Heat creeps up my neck. She’s an amazing woman. Am I really standoffish like that? Yeah, okay, but the very idea I’m behaving like that with someone like Anna Talanova … I’m cautious, I get that. Memories of Celine are never far from my mind, even though it’s been over ten years. Sometimes when I close my eyes, I can see her earnest face imploring me to do something. Half the time I can’t remember what it was. I shake my head.

Anna waves a hand, misinterpreting my silence. “I understand, Adam. Don’t sweat it. I’m not here for ten months of the year, and I’m off to the Australian Open in seven weeks. I’m also coming out of a bad breakup, so something easy and platonic was exactly what I was thinking.”

“I’m down with that.” But unease winds through my gut again, as though I’ve misstepped somehow.

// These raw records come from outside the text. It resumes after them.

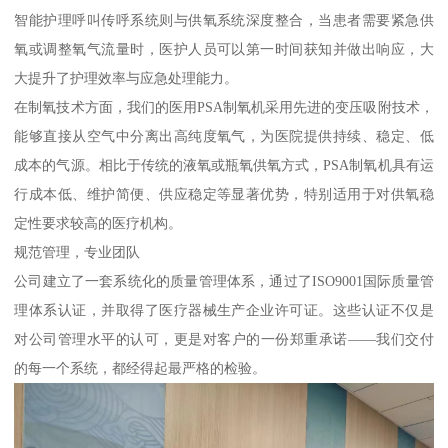
智能护理呼叫传呼系统则与供氧系统深度整合，当患者需要紧急供
氧或调整氧气流量时，医护人员可以第一时间获知并做出响应，大
大提升了护理效率与应急处理能力。
在制氧技术方面，我们的医用PSA制氧机采用先进的变压吸附技术，
能够直接从空气中分离出高纯度氧气，为医院提供持续、稳定、低
成本的气源。相比于传统的液氧或瓶氧供氧方式，PSA制氧机具有运
行成本低、维护简便、供应稳定等显著优势，特别适用于对供氧稳
定性要求较高的医疗机构。
规范管理，专业团队
公司建立了一套系统化的质量管理体系，通过了ISO9001国际质量管
理体系认证，并取得了医疗器械生产企业许可证。这些认证不仅是
对公司管理水平的认可，更是对客户的一份郑重承诺——我们交付
的每一个系统，都经得起最严格的检验。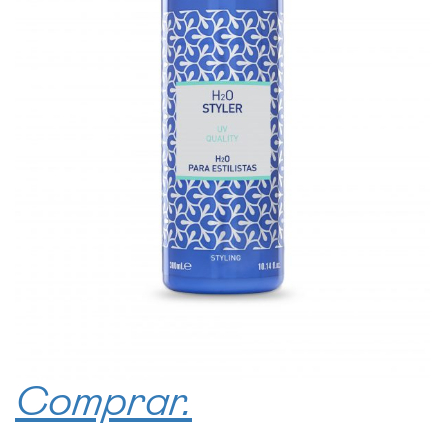
Comprar.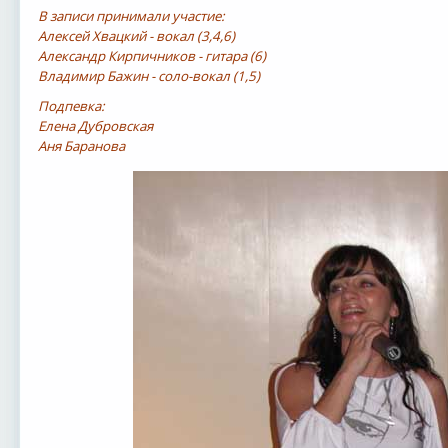
В записи принимали участие:
Алексей Хвацкий - вокал (3,4,6)
Александр Кирпичников - гитара (6)
Владимир Бажин - соло-вокал (1,5)
Подпевка:
Елена Дубровская
Аня Баранова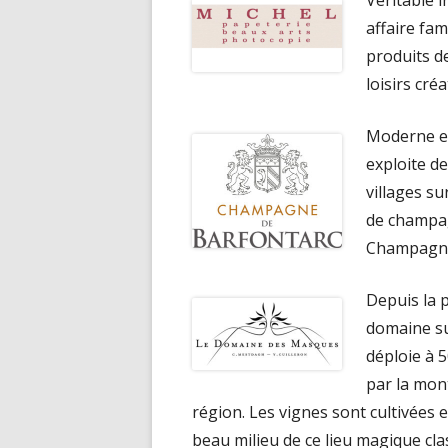
Véritable 
affaire fam
produits d
loisirs créat
Moderne e
exploite d
villages s
de champag
Champagne 
Depuis la 
domaine su
déploie à 
par la mon
région. Les vignes sont cultivées 
beau milieu de ce lieu magique clas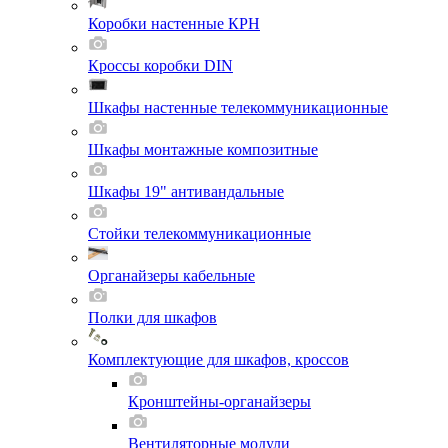
Коробки настенные КРН
Кроссы коробки DIN
Шкафы настенные телекоммуникационные
Шкафы монтажные композитные
Шкафы 19" антивандальные
Стойки телекоммуникационные
Органайзеры кабельные
Полки для шкафов
Комплектующие для шкафов, кроссов
Кронштейны-органайзеры
Вентиляторные модули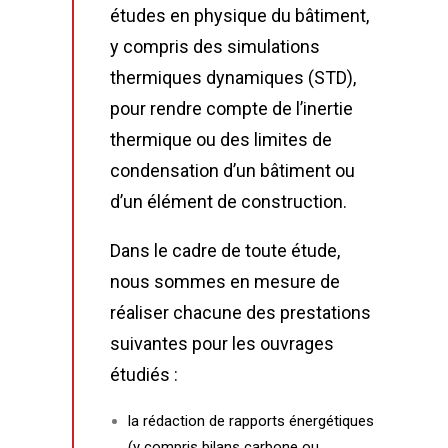
études en physique du bâtiment,
y compris des simulations
thermiques dynamiques (STD),
pour rendre compte de l’inertie
thermique ou des limites de
condensation d’un bâtiment ou
d’un élément de construction.
Dans le cadre de toute étude,
nous sommes en mesure de
réaliser chacune des prestations
suivantes pour les ouvrages
étudiés :
la rédaction de rapports énergétiques
(y compris bilans carbone ou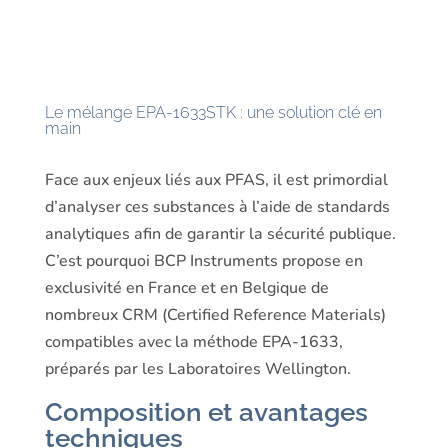
Le mélange EPA-1633STK : une solution clé en
main
Face aux enjeux liés aux PFAS, il est primordial
d’analyser ces substances à l’aide de standards
analytiques afin de garantir la sécurité publique.
C’est pourquoi BCP Instruments propose en
exclusivité en France et en Belgique de
nombreux CRM (Certified Reference Materials)
compatibles avec la méthode EPA-1633,
préparés par les Laboratoires Wellington.
Composition et avantages
techniques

The sun sparkles through the avenue of trees, orange leaves providing a soft carpet underfoot as Pepper sniffs at anything she can find.

“Is this breakup something I should know about if we’re going to attend some more events together?” There was speculation in the press about a man named Arty Maroz, and I remember that name from the red carpet, too.

She rolls her lips together. “Arty Maroz. Olympic athlete, downhill skier. He’s turned out to be quite the asshole. And before that I was with a guy …” She trails off, and her small, neat teeth work their way over her bottom lip. “He insisted I did everything the way he wanted, down to the last detail. My outfits, my hair. Lots of gaslighting. Praise if I did the right thing. I was young and didn’t realize how bad that was. He was good to me for big chunks of time and su pported my career … at least initially.” She shakes her head.

Now I’m all sorts of curious. “Wow, that sounds like a nightmare.” But God, do I get it. For the last ten years, I’ve tortured myself with what-ifs and felt that gullible was my middle name. I can never tell Anna that, though.

“It was.” Her breath shudders out. “I’m glad I’m out of it. The control got worse and worse the more successful I got. He would turn up unexpectedly, raging, and message me over and over again if I was anywhere without him. Arty was supposed to be my attempt to have a more normal relationship, whatever that means. Now all I’m thinking is I’m done with men forever.”

A slight tremor runs through her hand as she lifts her coffee cup to her lips and takes a sip. “I don’t believe in love anymore,” she adds, then laughs. “If I ever did. I think I’m destined to be on my own.”

That’s a crime for a woman as lovely as Anna. But, God, how does this whole conversation mirror my own experience in the scariest ways? “Don’t beat yourself up or think you were gullible. People can be so convincing.”

She eyes me for a second, then says, “Somehow I need to get …” She hesitates. “… Back to my normal self. Does that make sense?”

“Absolutely. I dated a woman at college who was very difficult. Demanding.” I stare off down the path snaking through the trees, the noise of the city distant and buried. “I don’t think I’ve ever sorted out what was real and what wasn’t from that relationship.”

Anna smiles up at me. “Sounds complicated.”

“Yeah. Yeah, it was.” God, I don’t want to talk to Anna about how fooled I was. “I’ve got a company that’s struggling, so I am totally down with uncomplicated.”

I’ve kept my head down and focused on my business for the last ten years. I wouldn’t say I was lonely exactly. I have great friends and an amazing team, but I’m aware I’m on my own, in every sense of that phrase.

She gives me a big, genuine smile and holds out her hand. “Friends?”

She doesn’t seem to mind that I haven’t explained more, and the warmth of the space she’s giving me to breathe percolates through my body.

I take her small warm fingers in my hand. “Definitely.”